Desert boneyards are preferred by airlines for storage – either temporary or permanent – because the 49-degree temperatures prevent rust and precipitation can be as low as just 130mm a year.
Little has been reported as to exactly what General Electric Co plans to do with the Qantas 747s.
VH-OEJ’s final journey in July 2020 included an emotional take-off to the tune of I Still Call Australia Home.
First-leg captain Sharelle Quinn flew the aircraft over Sydney’s CBD, Harbour and beaches before heading to the HARS Museum, where she dipped its wings in a final salute to the first 747-400 housed at the attraction, VH-OJA.
Then, unexpectedly, Quinn drew a 275-kilometre x 250-kilometre Qantas Kangaroo in the sky.
Last month, Australian Aviation reported how Qantas took taken original wall panels from one of its retired 747-200s stored a desert boneyard to recreate the aircraft’s 1970s upstairs lounge.
The custom-made replica will be displayed at the Qantas Founders Museum and showcases the 1970s first-class hangout where 15 first-class passengers could drink a cocktail or smoke a cigar.
The airline said fabrics and bold colours of the decade have been “meticulously recreated” to match the originals.
Accessed via a spiral staircase, the exclusive retreat was eventually phased out in 1979 and replaced with business class seating.

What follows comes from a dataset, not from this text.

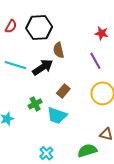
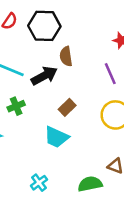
green cross: (35, 104) -> (16, 106), moved

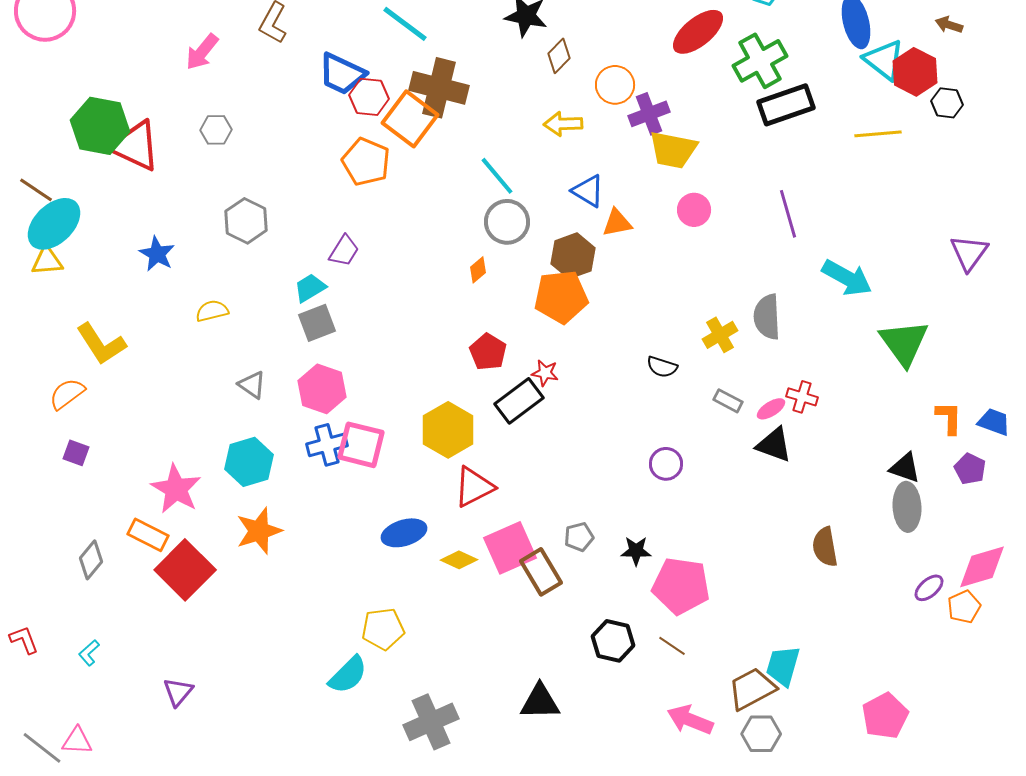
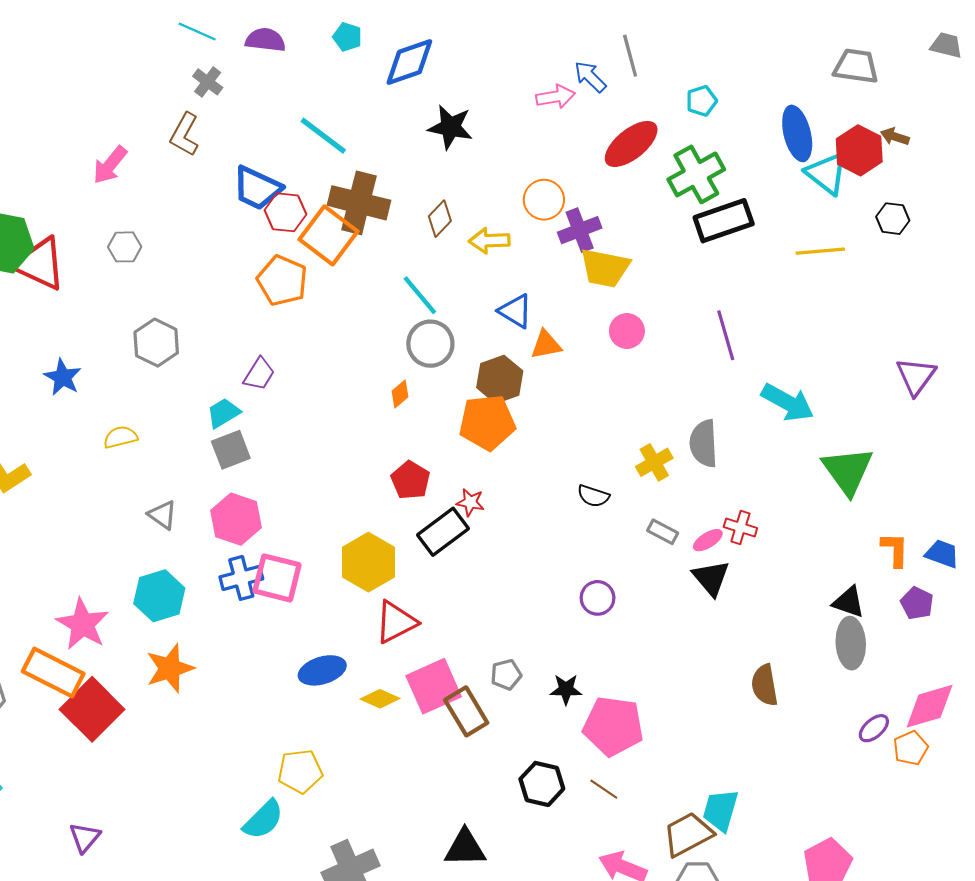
brown diamond: (559, 56) -> (440, 219), moved
red hexagon: (915, 72) -> (859, 150), moved
black triangle: (774, 445) -> (711, 578), turned 30
orange rectangle: (148, 535) -> (53, 673), size x1.4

Qantas Founders Museum CEO Tony Martin said, “We are excited to be able to showcase this new exhibit within the Museum which will be able to take aviation and travel enthusiasts on a walk down memory lane for generations to come.”
Qantas donated funds raised from the 747 retirement joy flights in 2020 to help cover installation costs for the installation that will feature in the main exhibition hall.